Everyone! Everyone is affected by our sin.
o
Quoting Psalms 14 and 53, Paul wrote
to the church of Rome: "None is righteous, no, not one; no one
understands; no one seeks for God. All have turned aside; together they have
become worthless; no one does good, not even one" (Romans 3:10-12, ESV).
o
The apostle John in his first letter
writing to a group of Christians wrote the following: "If we say we have
no sin, we deceive ourselves, and the truth is not in us. If we confess our
sins, he is faithful and just to forgive us our sins and to cleanse us from all
unrighteousness. If we say we have not sinned, we make him a liar and his word
is not in us" (1 John 1:8-10, ESV).
o
To whom were Paul and John writing?
They were writing to the church, to Christians.
o
Everyone in this room who claims to
be Christian still sins daily.
o
Confession and repentance are not
merely a onetime thing.

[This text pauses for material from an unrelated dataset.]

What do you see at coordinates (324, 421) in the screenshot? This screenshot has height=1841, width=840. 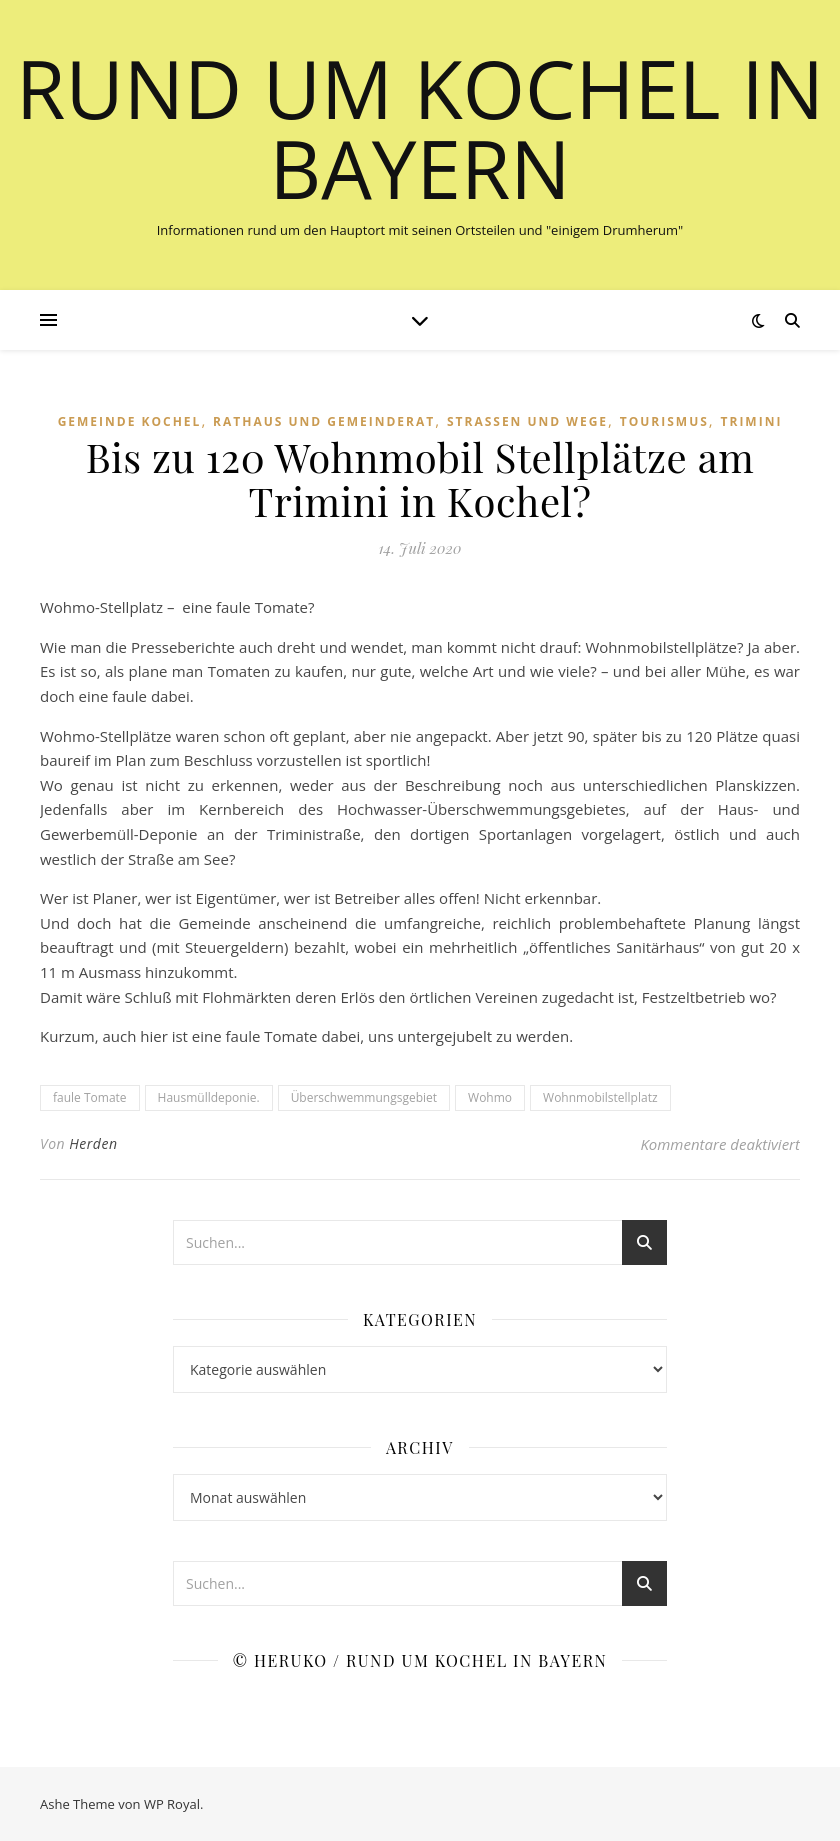 I see `Rathaus und Gemeinderat` at bounding box center [324, 421].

They are part of
our daily walk with God.
o
In the minds of Paul and John,
apostles of our Lord Jesus, they were still sinners who needed to confess and
turn from their sins in the power of the Holy Spirit.
o
John wrote, "If we say we have
not sinned, we make him a liar and his word is not in us."
o
There's a cost to our sin and the
cost is very great and the consequences severe, but thanks be to God, when you
and I say yes to the prompting of the Holy Spirit to receive the gift of God of
the abundant life promised in Jesus Christ the cost of our sin is paid.
o
We don't have to own our sins
anymore because the Lord Jesus took them all on the cross and he took all the
wrath of God against our sin on himself.
o
So when we don't confess our sin,
when we say we don't sin, when we try to justify our sin, then we are making
little of the cross of Christ, and we are denying the truth that he bore all
our sin as he suffered, bled, and died on the cross.
o
Our job as Christians is not to make
little of Christ's cross, but to make much of Jesus Christ.
o
If we say we have no sin and refuse
to confess and repent, then we make God into a liar and act more like Fangs of
Dang than children of the Shining Island.
o
But
when we take responsibility for our sin, repent, and obey, we win!